A groundbreaking study in mice has revealed new insights into how disruptions in the body’s internal clocks—specifically the misalignment between the brain’s central circadian clock and the liver’s molecular clock—can contribute to unhealthy eating behaviors and weight gain. This discovery opens up exciting possibilities for future treatments targeting obesity and metabolic disorders linked to circadian rhythm disturbances.
Circadian Rhythms and Their Role in Health
Circadian rhythms, the body’s natural 24-hour cycles, are essential for regulating everything from sleep patterns to metabolism. These rhythms are controlled by the brain’s suprachiasmatic nucleus (SCN), a small area of the hypothalamus, which coordinates the body’s internal clocks to maintain balance. While the SCN dictates the timing of overall body processes, every cell in the body—including those in the liver—has its own internal clock. This means that the liver’s clock is attuned to food intake, while the brain’s master clock is synchronized to light exposure.
This synchronization is critical for maintaining healthy metabolism. When the body’s clocks fall out of sync, such as during shift work or after jetlag, it can lead to a range of serious health issues, including obesity, type 2 diabetes, and cardiovascular disease. Despite the well-known health consequences of circadian misalignment, scientists have only recently begun to understand the underlying mechanisms that contribute to these disruptions.
The Role of the Liver and Brain in Weight Regulation
In the new study, researchers led by Lauren Woodie at the University of Pennsylvania explored how disruptions to the liver’s circadian rhythms affect feeding behavior. To do this, they deleted key clock genes—REV-ERB⍺ and REV-ERBβ—in the liver of laboratory mice. These mice exhibited disrupted eating patterns, consuming more calories during their resting phase, which led to unhealthy weight gain. This finding suggests that the liver’s clock plays a crucial role in regulating when and how much we eat.
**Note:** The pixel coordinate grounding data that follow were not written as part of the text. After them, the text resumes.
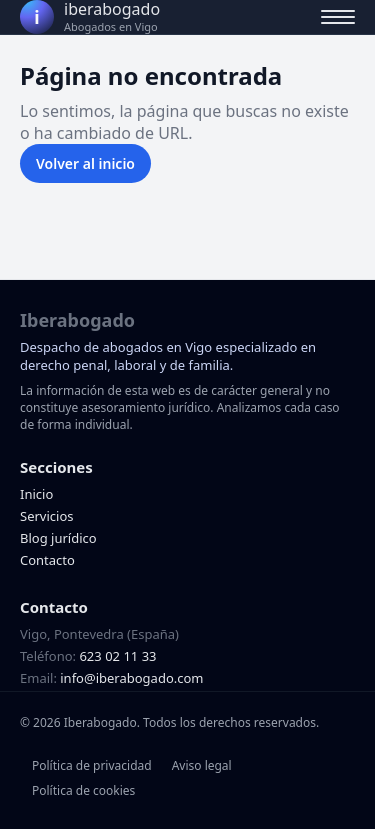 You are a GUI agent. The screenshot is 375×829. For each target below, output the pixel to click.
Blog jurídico (58, 538)
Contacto (47, 560)
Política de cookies (83, 790)
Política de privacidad (92, 765)
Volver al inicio (85, 163)
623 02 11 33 (117, 656)
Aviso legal (202, 765)
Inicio (36, 494)
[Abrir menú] (338, 17)
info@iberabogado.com (131, 678)
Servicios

However, the most surprising discovery was that when the researchers severed the hepatic vagal afferent nerve (HVAN)—the neural pathway that communicates between the liver and the brain—the overeating behavior was reversed. This suggests that the liver’s disrupted circadian rhythm sends signals to the brain that trigger disordered eating. Specifically, the communication between the liver and the arcuate nucleus of the brain, a key center for regulating hunger and satiety, is implicated in these behaviors.
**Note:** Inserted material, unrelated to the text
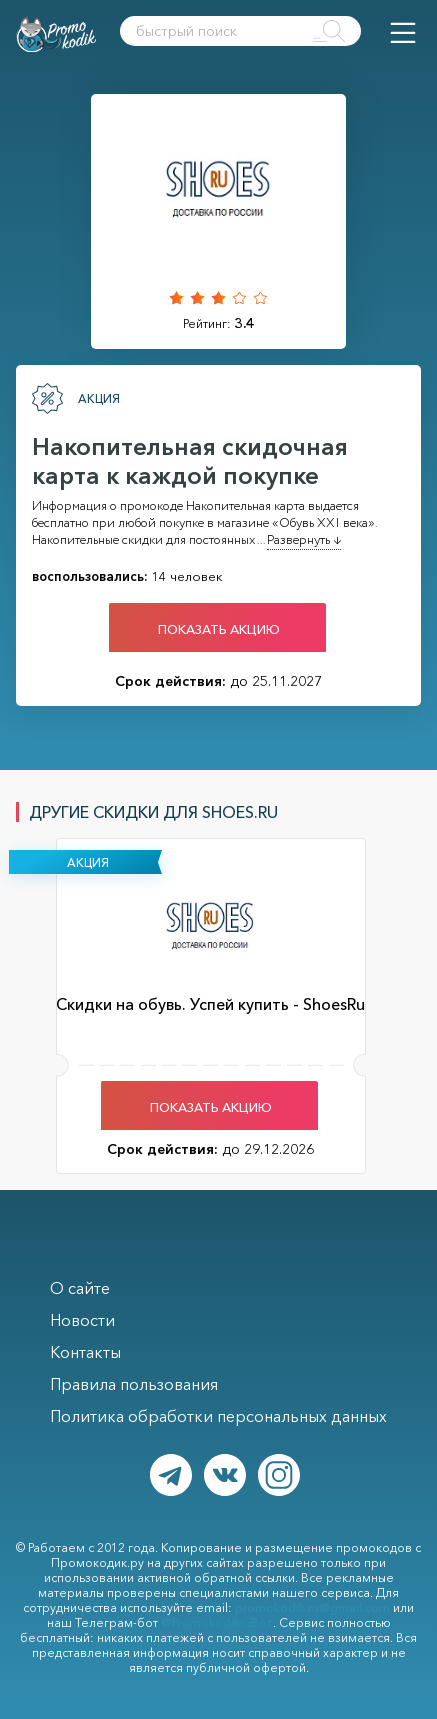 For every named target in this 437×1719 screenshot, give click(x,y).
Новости (82, 1320)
Implications for Obesity Treatment
The researchers believe that understanding this liver-brain communication pathway could be key to developing new therapies for obesity and other metabolic disorders linked to circadian rhythm disruptions. “The implications of these findings are profound,” said Noelia Martinez-Sanchez and David Ray in a related perspective piece. “Identifying this pathway opens up the possibility of reversing the growing obesity epidemic and related diseases by targeting the disrupted circadian signaling between the liver and the brain.”
The study sheds light on the importance of maintaining circadian alignment for overall health, particularly for managing body weight. By addressing the neural pathways involved in circadian disruptions, scientists may be able to develop targeted treatments that help individuals restore balance between their internal clocks—potentially offering a new avenue for tackling the global obesity crisis.
Conclusion
The research highlights how vital circadian rhythms are for regulating healthy eating habits and metabolism. With further exploration of the liver’s role in this process, scientists are closer than ever to uncovering innovative treatments for obesity and metabolic disorders linked to circadian misalignment. By fixing the body’s internal clocks, it may soon be possible to address some of the most prevalent health challenges of modern life.
The study, “Hepatic vagal afferents convey clock-dependent signals to regulate circadian food intake,” was published on November 7, 2024, in Science.